Directions for this task. Below are entries to return in full. Keep each one exact.

Input for this task.
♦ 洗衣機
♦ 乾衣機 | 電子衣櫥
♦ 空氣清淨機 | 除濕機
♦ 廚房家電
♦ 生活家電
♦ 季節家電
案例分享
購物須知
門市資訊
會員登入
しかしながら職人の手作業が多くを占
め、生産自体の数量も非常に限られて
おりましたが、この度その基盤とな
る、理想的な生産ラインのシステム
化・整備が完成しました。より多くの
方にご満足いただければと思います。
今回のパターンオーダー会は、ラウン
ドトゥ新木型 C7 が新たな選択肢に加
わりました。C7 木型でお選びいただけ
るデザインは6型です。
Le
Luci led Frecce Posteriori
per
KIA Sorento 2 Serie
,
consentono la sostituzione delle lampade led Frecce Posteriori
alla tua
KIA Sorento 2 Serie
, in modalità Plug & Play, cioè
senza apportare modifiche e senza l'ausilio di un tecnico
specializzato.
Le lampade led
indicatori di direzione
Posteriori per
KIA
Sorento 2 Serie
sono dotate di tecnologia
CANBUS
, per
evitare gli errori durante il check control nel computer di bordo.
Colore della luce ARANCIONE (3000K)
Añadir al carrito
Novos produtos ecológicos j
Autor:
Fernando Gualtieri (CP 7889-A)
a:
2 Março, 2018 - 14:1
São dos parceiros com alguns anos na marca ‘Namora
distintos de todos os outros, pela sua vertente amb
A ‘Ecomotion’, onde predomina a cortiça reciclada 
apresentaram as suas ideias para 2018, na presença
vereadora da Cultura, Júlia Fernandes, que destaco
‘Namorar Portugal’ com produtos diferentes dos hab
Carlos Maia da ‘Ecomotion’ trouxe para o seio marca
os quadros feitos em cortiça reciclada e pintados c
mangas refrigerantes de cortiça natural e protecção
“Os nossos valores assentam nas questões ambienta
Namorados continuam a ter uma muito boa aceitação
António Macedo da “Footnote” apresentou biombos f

Task result.
♦ 洗衣機
♦ 乾衣機 | 電子衣櫥
♦ 空氣清淨機 | 除濕機
♦ 廚房家電
♦ 生活家電
♦ 季節家電
案例分享
購物須知
門市資訊
會員登入
しかしながら職人の手作業が多くを占
め、生産自体の数量も非常に限られて
おりましたが、この度その基盤とな
る、理想的な生産ラインのシステム
化・整備が完成しました。より多くの
方にご満足いただければと思います。
今回のパターンオーダー会は、ラウン
ドトゥ新木型 C7 が新たな選択肢に加
わりました。C7 木型でお選びいただけ
るデザインは6型です。
Le
Luci led Frecce Posteriori
per
KIA Sorento 2 Serie
,
consentono la sostituzione delle lampade led Frecce Posteriori
alla tua
KIA Sorento 2 Serie
, in modalità Plug & Play, cioè
senza apportare modifiche e senza l'ausilio di un tecnico
specializzato.
Le lampade led
indicatori di direzione
Posteriori per
KIA
Sorento 2 Serie
sono dotate di tecnologia
CANBUS
, per
evitare gli errori durante il check control nel computer di bordo.
Colore della luce ARANCIONE (3000K)
Añadir al carrito
Novos produtos ecológicos j
Autor:
Fernando Gualtieri (CP 7889-A)
a:
2 Março, 2018 - 14:1
São dos parceiros com alguns anos na marca ‘Namora
distintos de todos os outros, pela sua vertente amb
A ‘Ecomotion’, onde predomina a cortiça reciclada 
apresentaram as suas ideias para 2018, na presença
vereadora da Cultura, Júlia Fernandes, que destaco
‘Namorar Portugal’ com produtos diferentes dos hab
Carlos Maia da ‘Ecomotion’ trouxe para o seio marca
os quadros feitos em cortiça reciclada e pintados c
mangas refrigerantes de cortiça natural e protecção
“Os nossos valores assentam nas questões ambienta
Namorados continuam a ter uma muito boa aceitação
António Macedo da “Footnote” apresentou biombos f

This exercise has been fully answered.